La Lettura, 2 luglio 2023
Il colore degli occhi
Prendete una quantità variabile di melanina e mescolatela con un pigmento marrone o giallo. Otterrete la tavolozza cromatica dell’iride umana, dal nero (molto raro) all’azzurro, passando per combinazioni di ambra, verde, grigio. Tutto attorno, la sclera bianca li esalta e ha una funzione di coordinamento sociale: capiamo subito in quale direzione stanno guardando i nostri simili. Il colore degli occhi è un carattere poligenico, cioè dovuto all’interazione di più geni, come l’altezza e il colore della pelle. Non si trasmette quindi come i tratti discreti studiati da Gregor Mendel – semi lisci o rugosi, gialli o verdi nelle piante di pisello – ma è più complicato. Questo significa che in una popolazione non si troveranno categorie nette e distinte di persone con un colore preciso degli occhi, ma una gamma continua di gradazioni. Inoltre, essendo le popolazioni umane mobili e promiscue, i geni si mescolano e creano una distribuzione continua di variazioni tra gruppi umani di diverse regioni.
Le barriere geografiche e le isole possono accentuare alcune differenze locali, come qui si nota per esempio negli occhi azzurri e verdi degli islandesi, che discendono quasi tutti da un manipolo di scandinavi approdati poco più di un millennio fa.

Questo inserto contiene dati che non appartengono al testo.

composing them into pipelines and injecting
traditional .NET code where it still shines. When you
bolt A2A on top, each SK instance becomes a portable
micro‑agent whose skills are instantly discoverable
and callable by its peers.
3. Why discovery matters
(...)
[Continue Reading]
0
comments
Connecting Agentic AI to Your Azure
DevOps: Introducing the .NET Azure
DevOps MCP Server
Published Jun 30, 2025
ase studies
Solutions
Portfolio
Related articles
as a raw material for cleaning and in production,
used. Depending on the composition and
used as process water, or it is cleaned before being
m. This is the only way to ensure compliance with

Per un fenomeno noto come «effetto del fondatore», i discendenti hanno ereditato questa percentuale fortemente sbilanciata a favore degli occhi chiari. Nel Baltico gli occhi blu sono persino più frequenti che in Islanda.

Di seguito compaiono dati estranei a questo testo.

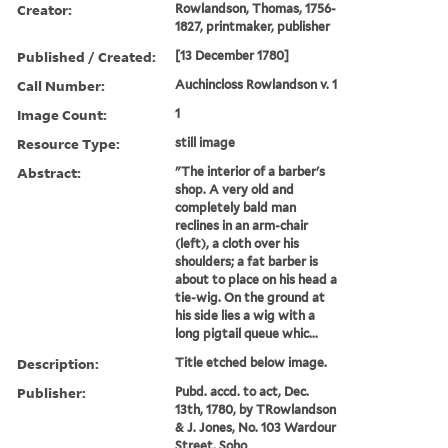
Creator:
Rowlandson, Thomas, 1756-
1827, printmaker, publisher
Published / Created:
[13 December 1780]
Call Number:
Auchincloss Rowlandson v. 1
Image Count:
1
Resource Type:
still image
Abstract:
"The interior of a barber's
shop. A very old and
completely bald man
reclines in an arm-chair
(left), a cloth over his
shoulders; a fat barber is
about to place on his head a
tie-wig. On the ground at
his side lies a wig with a
long pigtail queue whic...
Description:
Title etched below image.
Publisher:
Pubd. accd. to act, Dec.
13th, 1780, by TRowlandson
& J. Jones, No. 103 Wardour
Street, Soho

Nei Paesi che invece sono stati lungamente attraversati da flussi migratori i colori degli occhi si ripartiscono più equamente, come in Gran Bretagna, Francia, Germania (e in Italia, qui non rappresentata). Occhi e pelle giocano strani scherzi: l’uomo di Cheddar, vissuto più di 9 mila anni fa nel Somerset, in Inghilterra, aveva gli occhi azzurri e la pelle scura, come gran parte degli europei dell’epoca. Se quindi ci affidassimo a questi caratteri esteriori per classificare l’umanità in presunte e inesistenti «razze», commetteremmo errori grossolani. La meravigliosa diversità della tavolozza umana si concentra quasi tutta nel singolo individuo, nella sua irriducibile unicità. Anche il colore degli occhi ci ricorda che siamo tutti parenti e tutti differenti.